The line containing "Task: Click on the Yahoo購物中心" marks the end: quote every line from the start of the records below through it, word for word.
◆ ◆ ◆
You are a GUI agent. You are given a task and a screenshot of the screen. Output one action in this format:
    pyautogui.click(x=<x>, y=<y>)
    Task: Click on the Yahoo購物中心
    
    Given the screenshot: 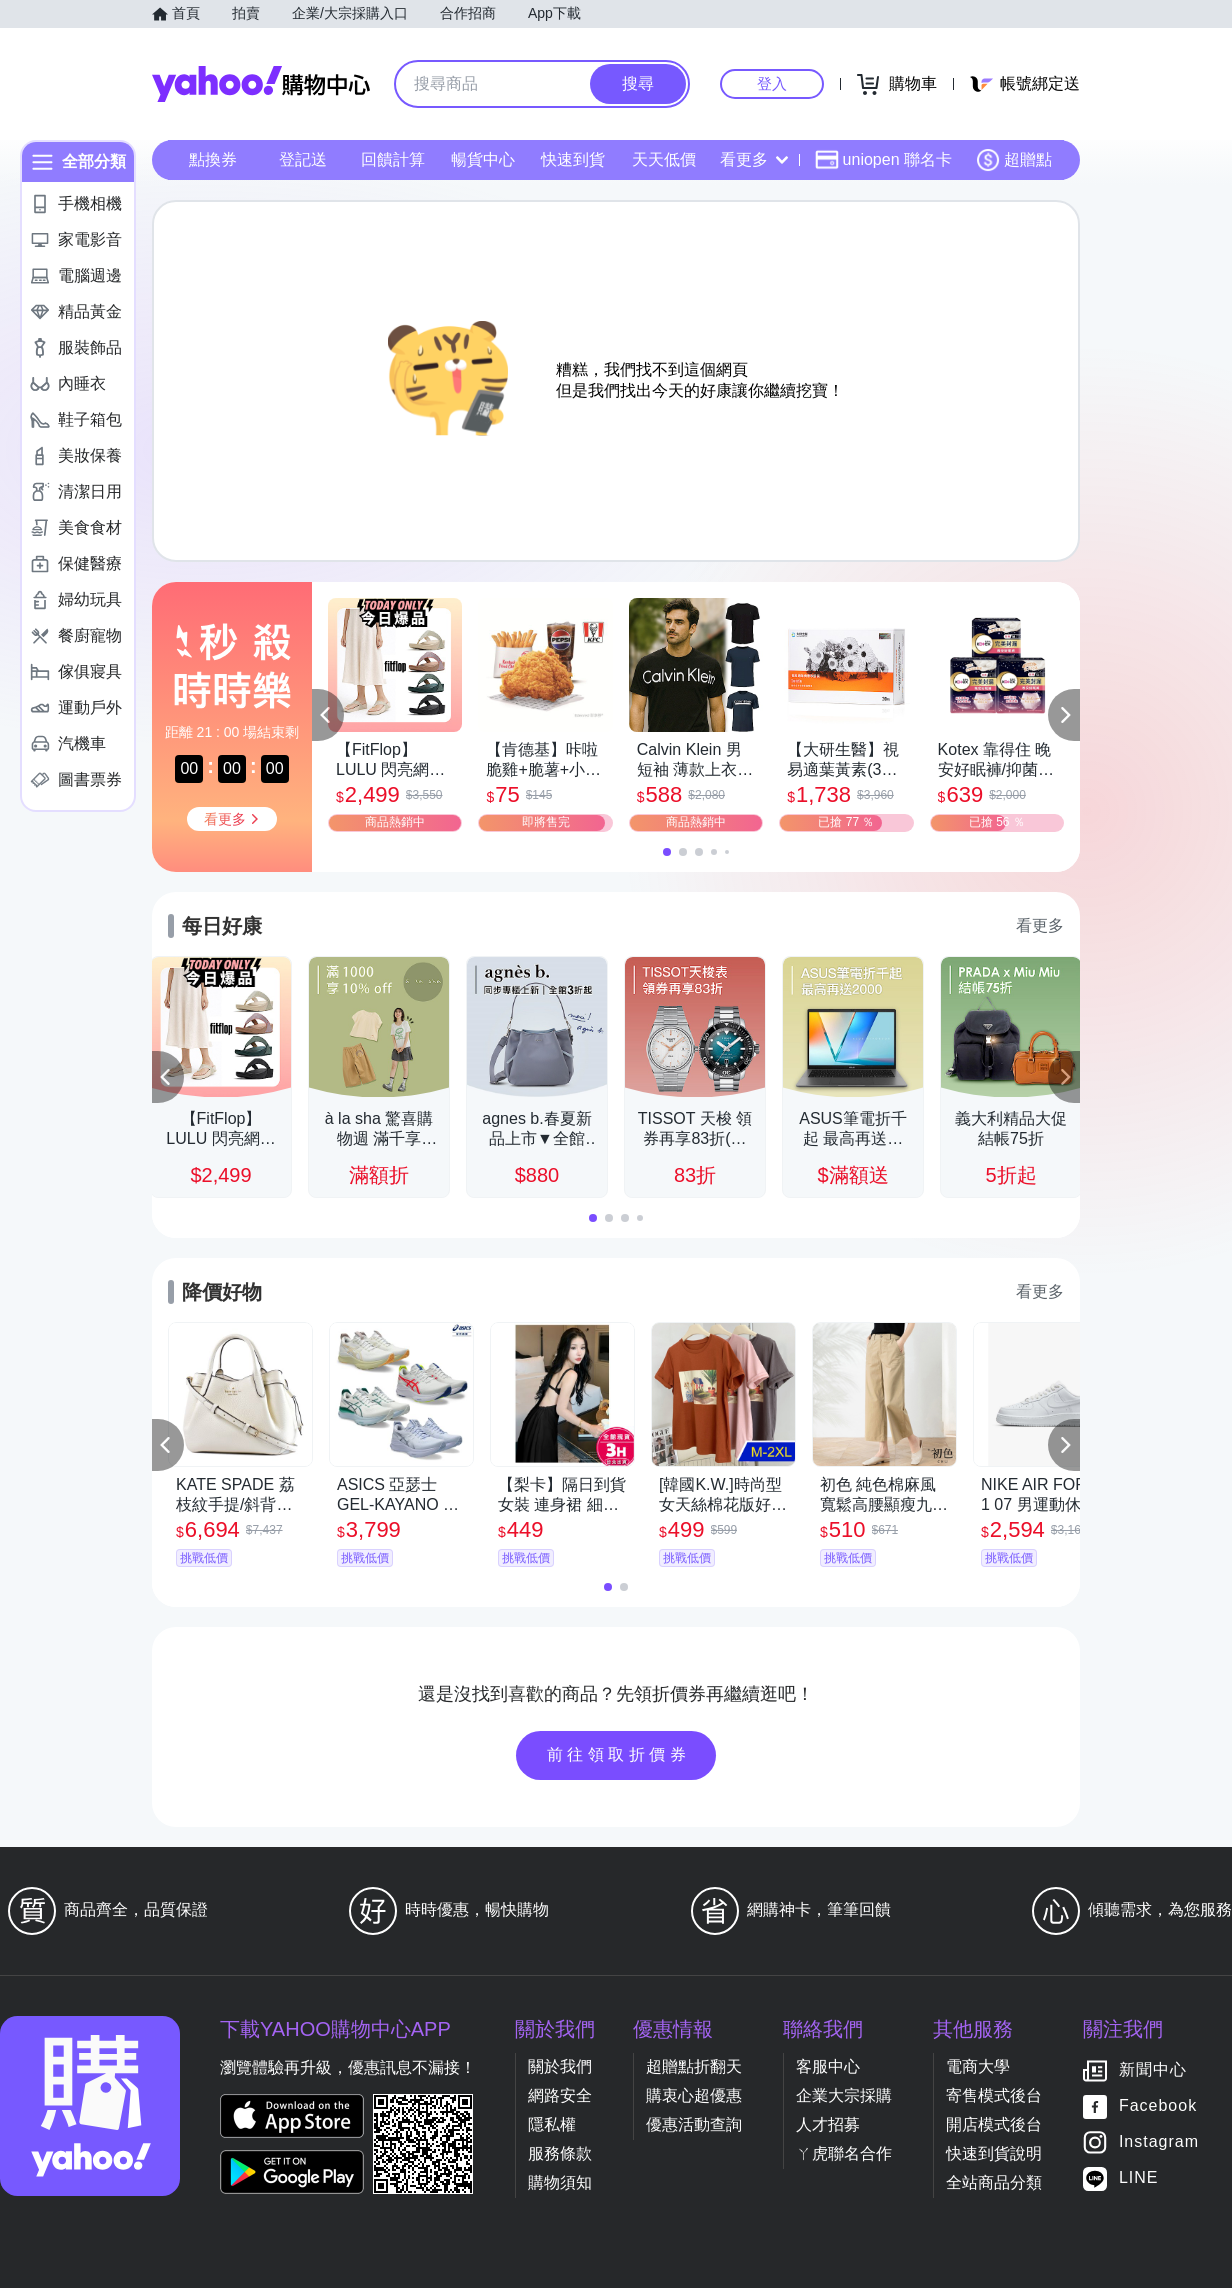 What is the action you would take?
    pyautogui.click(x=261, y=84)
◆ ◆ ◆
__WRITTEN RESPONSE__
You are a GUI agent. You are given a task and a screenshot of the screen. Output one action in this format:
    pyautogui.click(x=<x>, y=<y>)
    Task: Click on the Yahoo購物中心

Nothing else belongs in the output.